Each line from the one bearing "Work (222, 163)" through the last line of the entries below should be returned exactly, with pictures left out.

(Beginning of Study material)

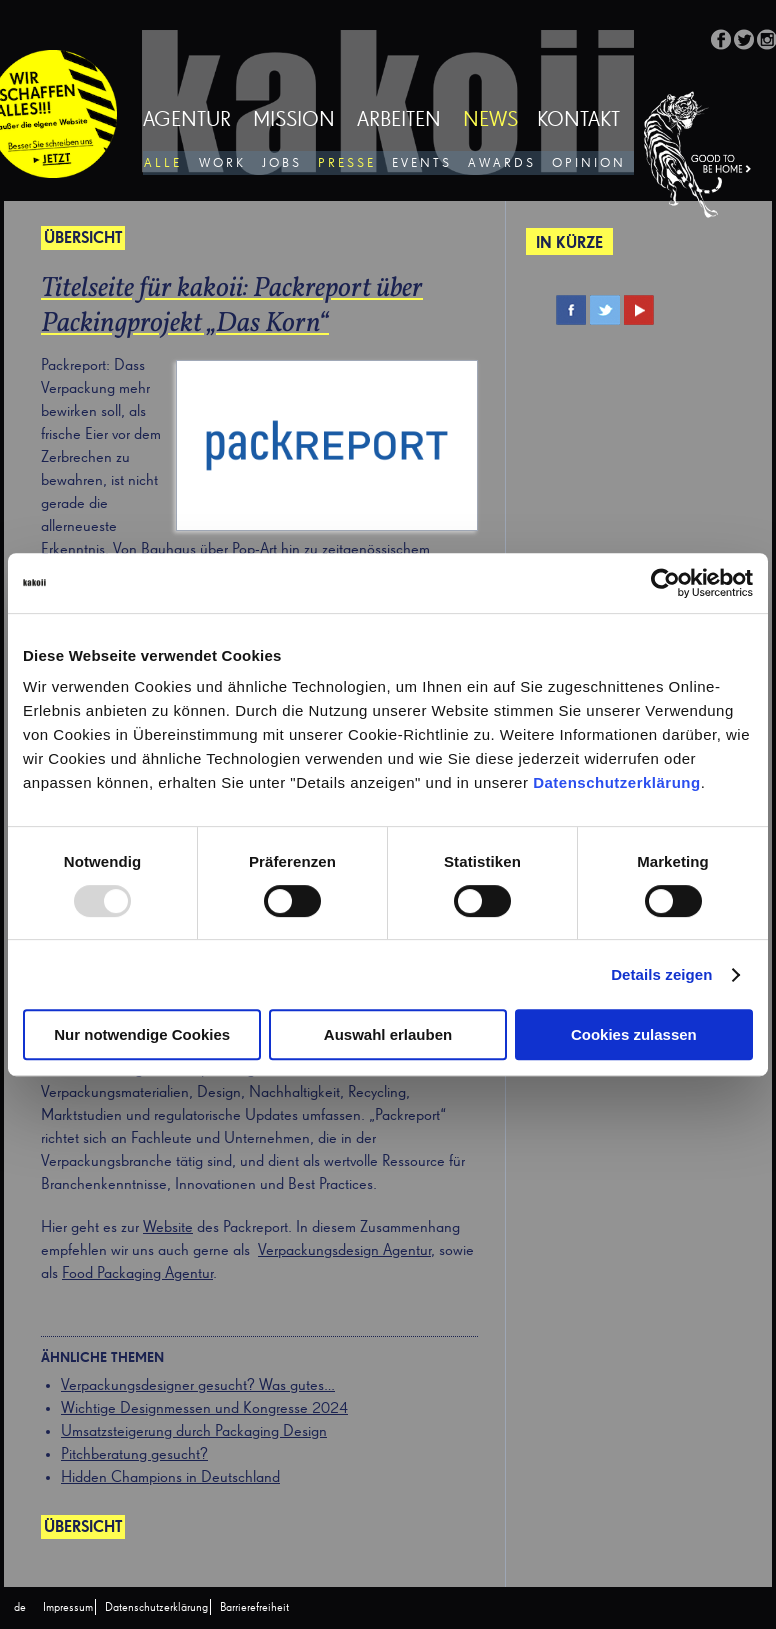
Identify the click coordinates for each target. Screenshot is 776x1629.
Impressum (68, 1608)
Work (222, 163)
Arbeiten (399, 120)
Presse (347, 163)
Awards (502, 163)
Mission (294, 120)
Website (168, 1228)
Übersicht (83, 1528)
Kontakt (578, 120)
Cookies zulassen (634, 1034)
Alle (163, 163)
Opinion (589, 163)
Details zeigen (661, 974)
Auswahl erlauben (388, 1034)
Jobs (282, 163)
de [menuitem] (20, 1608)
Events (422, 163)
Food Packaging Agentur (137, 1274)
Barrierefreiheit (254, 1608)
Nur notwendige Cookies (142, 1034)
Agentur (187, 120)
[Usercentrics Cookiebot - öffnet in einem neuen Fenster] (665, 583)
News (490, 120)
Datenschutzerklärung (617, 782)
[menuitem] (20, 1608)
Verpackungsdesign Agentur (344, 1251)
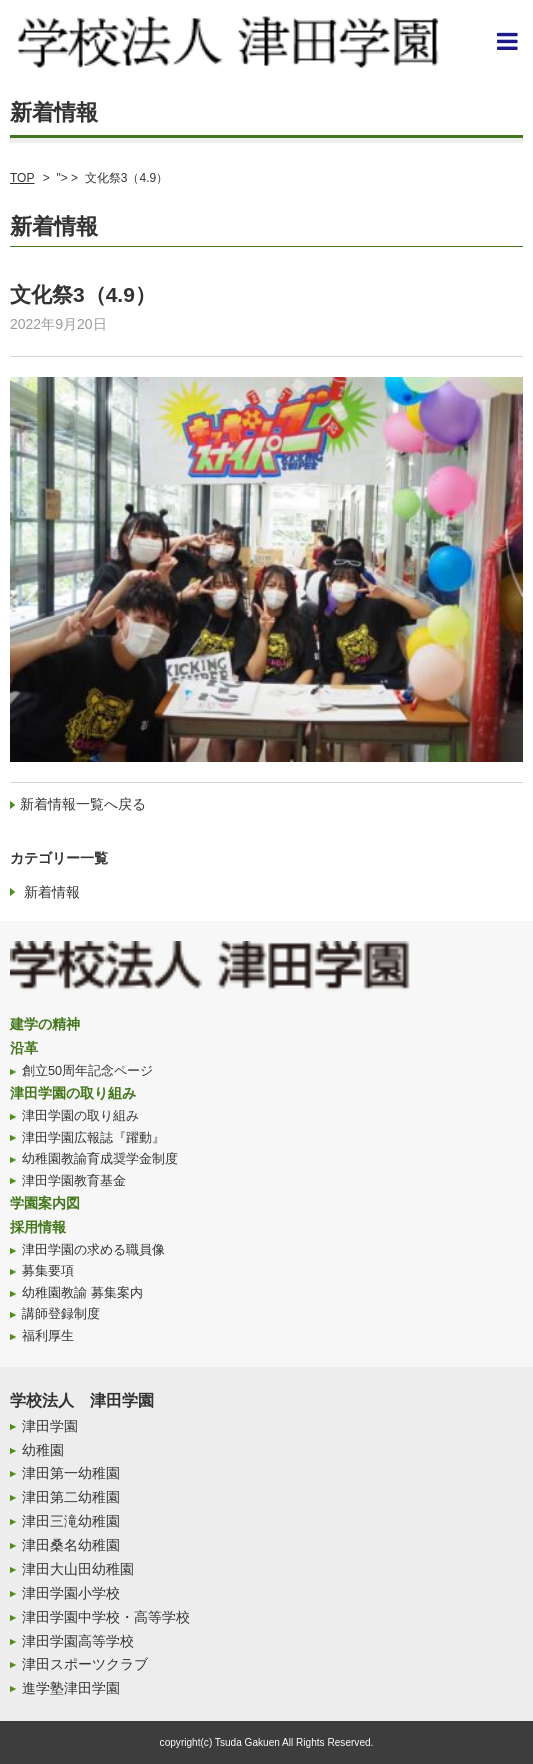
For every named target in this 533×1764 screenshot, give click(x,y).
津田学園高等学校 (78, 1641)
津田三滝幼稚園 (71, 1521)
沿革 (24, 1048)
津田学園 (50, 1426)
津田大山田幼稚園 (78, 1569)
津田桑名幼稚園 (71, 1545)
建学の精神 (45, 1024)
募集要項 (48, 1271)
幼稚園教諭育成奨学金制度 (100, 1159)
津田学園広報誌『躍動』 (93, 1138)
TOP (22, 178)
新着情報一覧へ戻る (83, 804)
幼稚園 (43, 1450)
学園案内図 (45, 1203)
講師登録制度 (61, 1314)
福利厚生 (48, 1336)
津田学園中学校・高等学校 (106, 1617)
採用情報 (38, 1227)
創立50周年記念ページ (87, 1071)
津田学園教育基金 (74, 1181)
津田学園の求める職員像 (93, 1250)
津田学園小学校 (71, 1593)
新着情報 (52, 892)
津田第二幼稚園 (71, 1497)
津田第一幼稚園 (71, 1473)
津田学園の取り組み (73, 1093)
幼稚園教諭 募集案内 (82, 1293)
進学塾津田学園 (71, 1688)
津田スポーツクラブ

(End of Study material)

— Response to this exercise —
Work (222, 163)
Arbeiten (399, 120)
Presse (347, 163)
Awards (502, 163)
Mission (294, 120)
Website (168, 1228)
Übersicht (83, 1528)
Kontakt (578, 120)
Cookies zulassen (634, 1034)
Alle (163, 163)
Opinion (589, 163)
Details zeigen (661, 974)
Auswahl erlauben (388, 1034)
Jobs (282, 163)
de [menuitem] (20, 1608)
Events (422, 163)
Food Packaging Agentur (137, 1274)
Barrierefreiheit (254, 1608)
Nur notwendige Cookies (142, 1034)
Agentur (187, 120)
[Usercentrics Cookiebot - öffnet in einem neuen Fenster] (665, 583)
News (490, 120)
Datenschutzerklärung (617, 782)
[menuitem] (20, 1608)
Verpackungsdesign Agentur (344, 1251)
For every named target in this 533×1764 screenshot, give click(x,y).
津田学園高等学校 (78, 1641)
津田三滝幼稚園 (71, 1521)
沿革 (24, 1048)
津田学園 (50, 1426)
津田大山田幼稚園 (78, 1569)
津田桑名幼稚園 (71, 1545)
建学の精神 (45, 1024)
募集要項 (48, 1271)
幼稚園教諭育成奨学金制度 (100, 1159)
津田学園広報誌『躍動』 (93, 1138)
TOP (22, 178)
新着情報一覧へ戻る (83, 804)
幼稚園 (43, 1450)
学園案内図 (45, 1203)
講師登録制度 (61, 1314)
福利厚生 (48, 1336)
津田学園中学校・高等学校 (106, 1617)
採用情報 (38, 1227)
創立50周年記念ページ (87, 1071)
津田学園教育基金 (74, 1181)
津田学園の求める職員像 (93, 1250)
津田学園小学校 (71, 1593)
新着情報 (52, 892)
津田第二幼稚園 (71, 1497)
津田第一幼稚園 (71, 1473)
津田学園の取り組み (73, 1093)
幼稚園教諭 募集案内 (82, 1293)
進学塾津田学園 (71, 1688)
津田スポーツクラブ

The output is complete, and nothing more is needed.